Below is the excerpt describing the footage.
This film, shot from a moving streetcar, shows portions of north Berkeley and the adjacent University of California campus, circa 1906. (A 1905 photo-panorama of Berkeley shows a virtually identical view of the area seen in the film.) The Oakland and Berkeley Rapid Transit Company began operating in 1891 and was a major factor in the development of Berkeley. Unincorporated until 1878, a decade after the foundation of the University of California, Berkeley was somewhat remote from the east-bay urban center of Oakland to the south. The apparent abundance of undeveloped land seen in the film is a bit deceptive; trees, hills and the narrow viewpoint of the camera hide much of the neighborhood, which was fairly well built-up by 1906, although much room remained for further growth. Over the following decades even the Berkeley Hills were covered with homes, as the University matured into a world-class institution. A large portion of north Berkeley burned in the 1923 fire, but the area was quickly rebuilt. (The major 1991 fire was in the Oakland Hills, just south of the university campus.) The streetcar route shown is most of the final portion of the #4 line (built in 1901) originating in downtown Oakland. The #3 Oxford Street line, seen at the start of the film, also originated in Oakland.
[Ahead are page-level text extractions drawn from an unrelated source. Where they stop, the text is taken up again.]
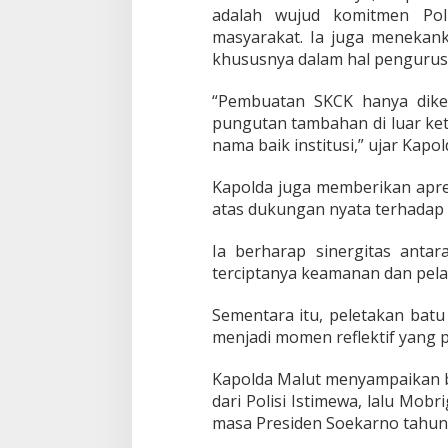
n
adalah wujud komitmen Pol
g
masyarakat. Ia juga menekank
S
khususnya dalam hal pengurus
K
C
K
“Pembuatan SKCK hanya dike
d
pungutan tambahan di luar ke
i
nama baik institusi,” ujar Kapol
P
o
l
Kapolda juga memberikan apr
r
atas dukungan nyata terhadap 
e
s
Ia berharap sinergitas antar
H
terciptanya keamanan dan pela
a
l
t
Sementara itu, peletakan bat
e
menjadi momen reflektif yang
n
g
Kapolda Malut menyampaikan b
dari Polisi Istimewa, lalu Mob
masa Presiden Soekarno tahun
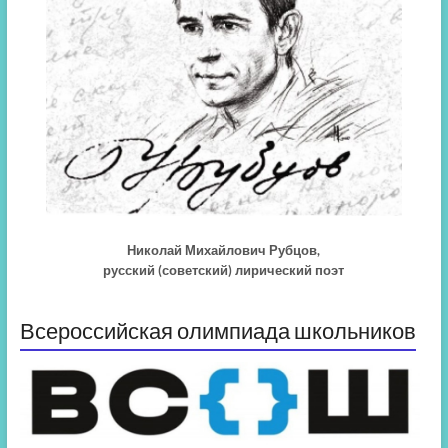
Николай Михайлович Рубцов,
русский (советский) лирический поэт
Всероссийская олимпиада школьников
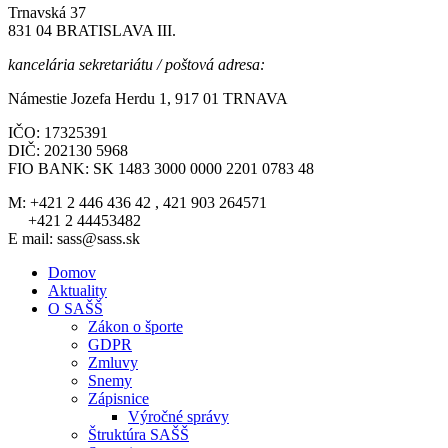
Trnavská 37
831 04 BRATISLAVA III.
kancelária sekretariátu / poštová adresa:
Námestie Jozefa Herdu 1, 917 01 TRNAVA
IČO: 17325391
DIČ: 202130 5968
FIO BANK: SK 1483 3000 0000 2201 0783 48
M: +421 2 446 436 42 , 421 903 264571
+421 2 44453482
E mail: sass@sass.sk
Domov
Aktuality
O SAŠŠ
Zákon o športe
GDPR
Zmluvy
Snemy
Zápisnice
Výročné správy
Štruktúra SAŠŠ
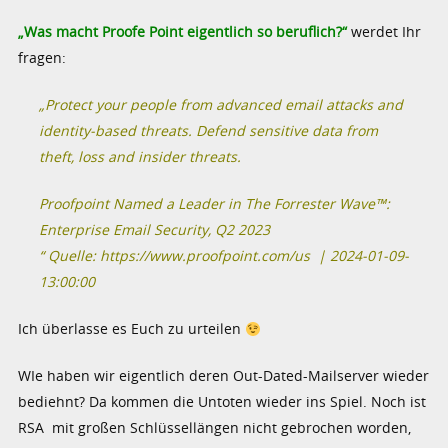
„Was macht Proofe Point eigentlich so beruflich?“
werdet Ihr
fragen:
„Protect your people from advanced email attacks and
identity-based threats. Defend sensitive data from
theft, loss and insider threats.
Proofpoint Named a Leader in The Forrester Wave™:
Enterprise Email Security, Q2 2023
“ Quelle: https://www.proofpoint.com/us | 2024-01-09-
13:00:00
Ich überlasse es Euch zu urteilen
WIe haben wir eigentlich deren Out-Dated-Mailserver wieder
bediehnt? Da kommen die Untoten wieder ins Spiel. Noch ist
RSA mit großen Schlüssellängen nicht gebrochen worden,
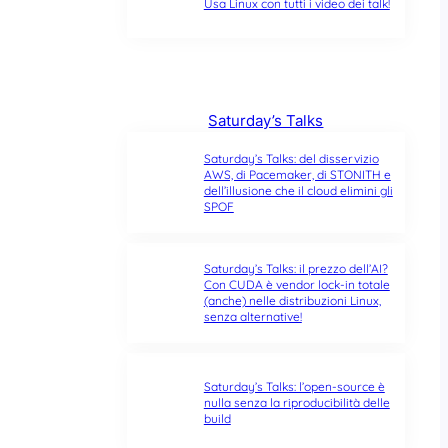
Usa Linux con tutti i video dei talk!
Saturday’s Talks
Saturday’s Talks: del disservizio
AWS, di Pacemaker, di STONITH e
dell’illusione che il cloud elimini gli
SPOF
Saturday’s Talks: il prezzo dell’AI?
Con CUDA è vendor lock-in totale
(anche) nelle distribuzioni Linux,
senza alternative!
Saturday’s Talks: l’open-source è
nulla senza la riproducibilità delle
build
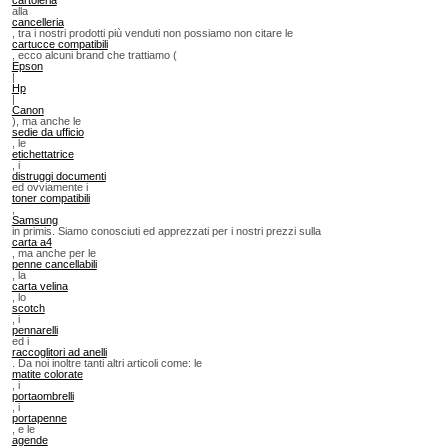
alla
cancelleria
, tra i nostri prodotti più venduti non possiamo non citare le
cartucce compatibili
, ecco alcuni brand che trattiamo (
Epson
|
Hp
|
Canon
), ma anche le
sedie da ufficio
, le
etichettatrice
, i
distruggi documenti
ed ovviamente i
toner compatibili
,
Samsung
in primis. Siamo conosciuti ed apprezzati per i nostri prezzi sulla
carta a4
, ma anche per le
penne cancellabili
, la
carta velina
, lo
scotch
, i
pennarelli
ed i
raccoglitori ad anelli
. Da noi inoltre tanti altri articoli come: le
matite colorate
, i
portaombrelli
, i
portapenne
, e le
agende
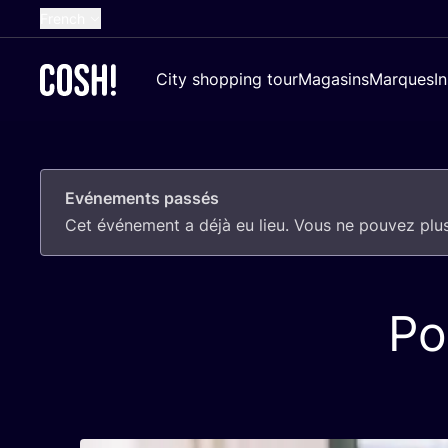
French
English
City shopping tour
Magasins
Marques
I
Dutch
Spanish
German
Evénements passés
Croatian
Cet évé­ne­ment a déjà eu lieu. Vous ne pou­vez plus
Po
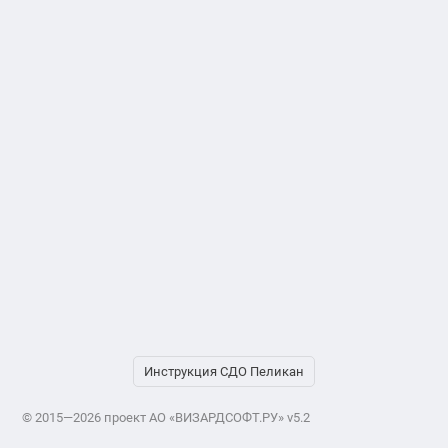
Инструкция СДО Пеликан
© 2015—2026 проект АО «ВИЗАРДСОФТ.РУ» v5.2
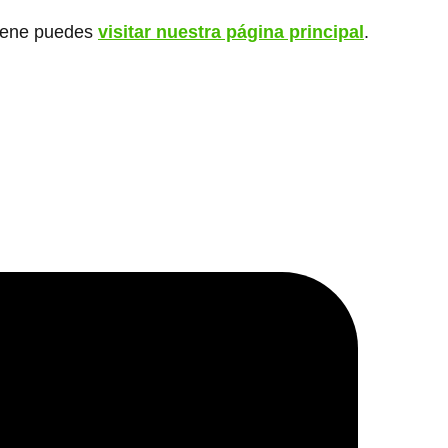
giene puedes
visitar nuestra página principal
.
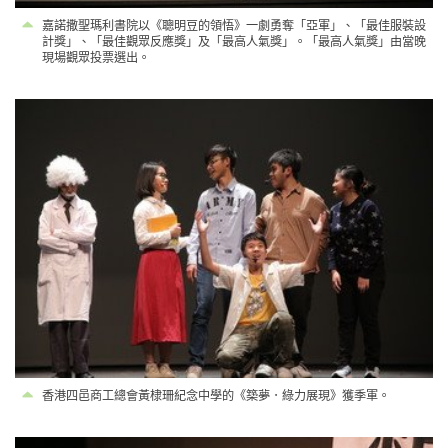
嘉諾撒聖瑪利書院以《聰明豆的領悟》一劇勇奪「亞軍」、「最佳服裝設
計獎」、「最佳觀眾反應獎」及「最高人氣獎」。「最高人氣獎」由當晚
現場觀眾投票選出。
香港四邑商工總會黃棣珊紀念中學的《築夢．綠力展現》獲季軍。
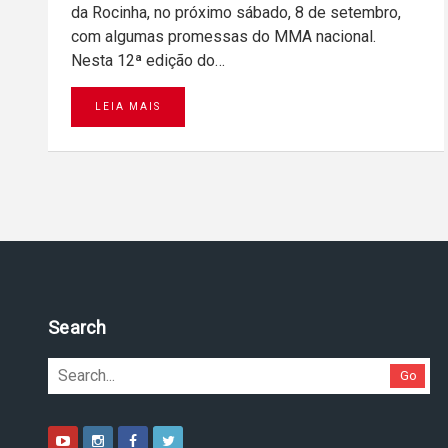
da Rocinha, no próximo sábado, 8 de setembro,
com algumas promessas do MMA nacional.
Nesta 12ª edição do…
LEIA MAIS
Search
Go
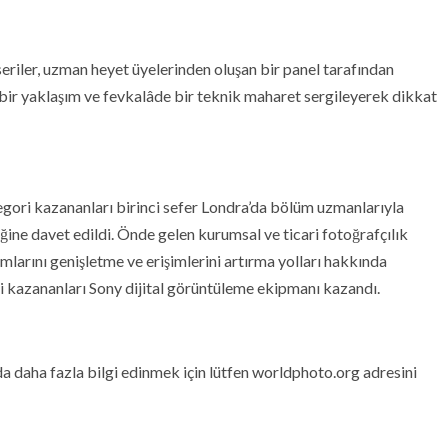
iler, uzman heyet üyelerinden oluşan bir panel tarafından
n bir yaklaşım ve fevkalâde bir teknik maharet sergileyerek dikkat
tegori kazananları birinci sefer Londra’da bölüm uzmanlarıyla
iğine davet edildi. Önde gelen kurumsal ve ticari fotoğrafçılık
larını genişletme ve erişimlerini artırma yolları hakkında
i kazananları Sony dijital görüntüleme ekipmanı kazandı.
nda daha fazla bilgi edinmek için lütfen worldphoto.org adresini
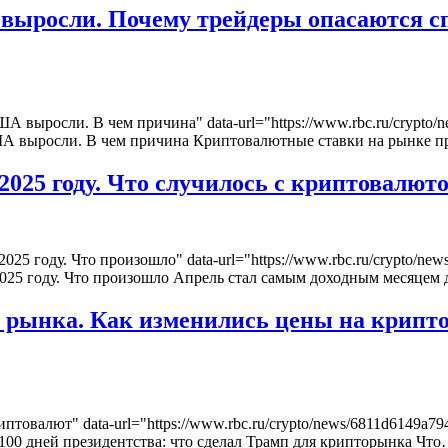
выросли. Почему трейдеры опасаются с
ША выросли. В чем причина" data-url="https://www.rbc.ru/crypt
ША выросли. В чем причина Криптовалютные ставки на рынке п
025 году. Что случилось с криптовалюто
2025 году. Что произошло" data-url="https://www.rbc.ru/crypto/
2025 году. Что произошло Апрель стал самым доходным месяцем
 рынка. Как изменились цены на крипто
риптовалют" data-url="https://www.rbc.ru/crypto/news/6811d6149
100 дней президентства: что сделал Трамп для крипторынка Чт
In 1903 the Berkeley streetcar system had become part of Oakland Transit Consolidated, basis of the Key Route system that linked east bay transit lines to its Oakland/San Francisco ferries. The #3 line closed in 1932. Later-model streetcars on the #4 line were replaced by buses in 1948. The Hearst/Euclid avenues portion of that line is now part of the #65 Grizzly Peak bus line.